### [ACTION ITEM]
Pick out the lines below that contain the string "дополнения" and copy them all.

### [MATERIAL TO PROCESS]

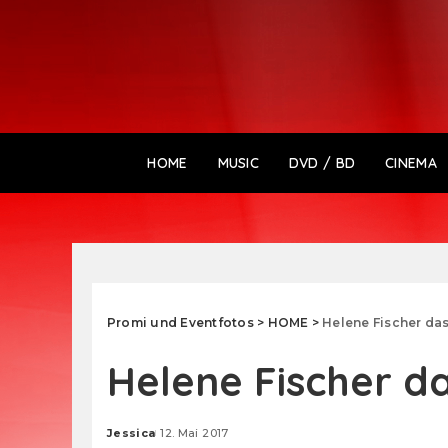
HOME
MUSIC
DVD / BD
CINEMA
Promi und Eventfotos
>
HOME
>
Helene Fischer da
Helene Fischer d
Jessica
12. Mai 2017
Posted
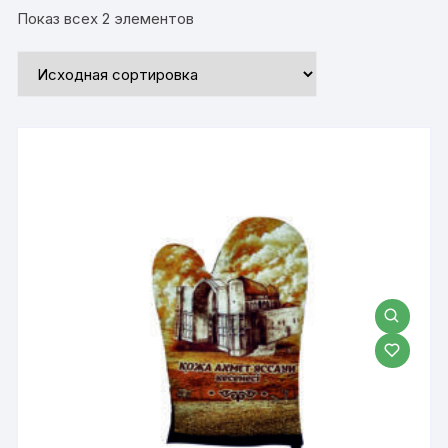
Показ всех 2 элементов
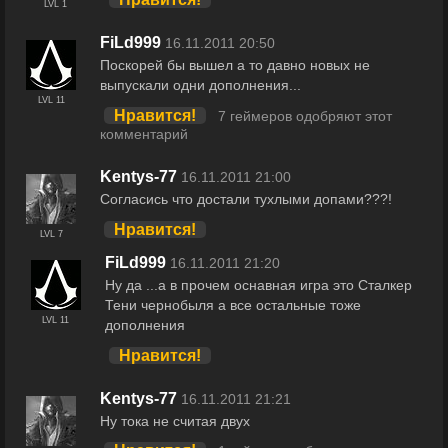
LVL 1
FiLd999
16.11.2011 20:50
Поскорей бы вышел а то давно новых не
выпускали одни дополнения...
LVL 11
Нравится!
7 геймеров одобряют этот
комментарий
Kentys-77
16.11.2011 21:00
Согласись что достали тухлыми допами???!
Нравится!
LVL 7
FiLd999
16.11.2011 21:20
Ну да ...а в прочем оснавная игра это Сталкер
Тени чернобыля а все остальные тоже
LVL 11
дополнения
Нравится!
Kentys-77
16.11.2011 21:21
Ну тока не считая двух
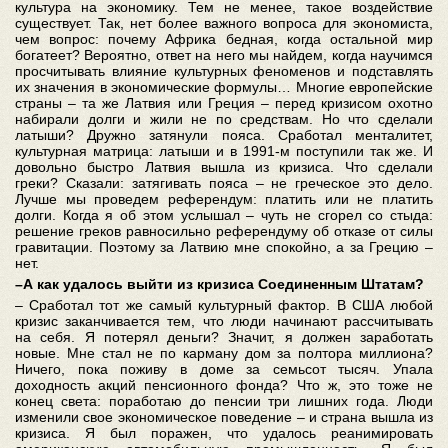
культура на экономику. Тем не менее, такое воздействие
существует. Так, нет более важного вопроса для экономиста,
чем вопрос: почему Африка бедная, когда остальной мир
богатеет? Вероятно, ответ на него мы найдем, когда научимся
просчитывать влияние культурных феноменов и подставлять
их значения в экономические формулы… Многие европейские
страны – та же Латвия или Греция – перед кризисом охотно
набирали долги и жили не по средствам. Но что сделали
латыши? Дружно затянули пояса. Сработал менталитет,
культурная матрица: латыши и в 1991-м поступили так же. И
довольно быстро Латвия вышла из кризиса. Что сделали
греки? Сказали: затягивать пояса – не греческое это дело.
Лучше мы проведем референдум: платить или не платить
долги. Когда я об этом услышал – чуть не сгорел со стыда:
решение греков равносильно референдуму об отказе от силы
гравитации. Поэтому за Латвию мне спокойно, а за Грецию –
нет.
–А как удалось выйти из кризиса Соединенным Штатам?
– Сработал тот же самый культурный фактор. В США любой
кризис заканчивается тем, что люди начинают рассчитывать
на себя. Я потерял деньги? Значит, я должен заработать
новые. Мне стал не по карману дом за полтора миллиона?
Ничего, пока поживу в доме за семьсот тысяч. Упала
доходность акций пенсионного фонда? Что ж, это тоже не
конец света: поработаю до пенсии три лишних года. Люди
изменили свое экономическое поведение – и страна вышла из
кризиса. Я был поражен, что удалось реанимировать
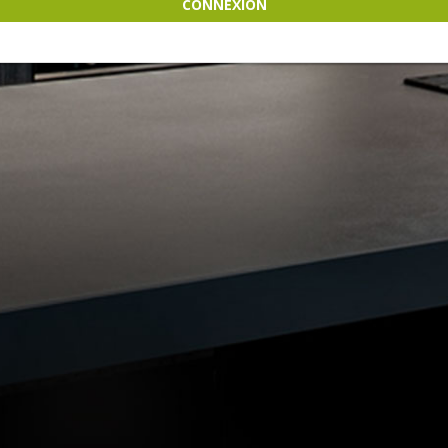
CONNEXION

### [TASK SOLUTION]
выпускали одни дополнения...
дополнения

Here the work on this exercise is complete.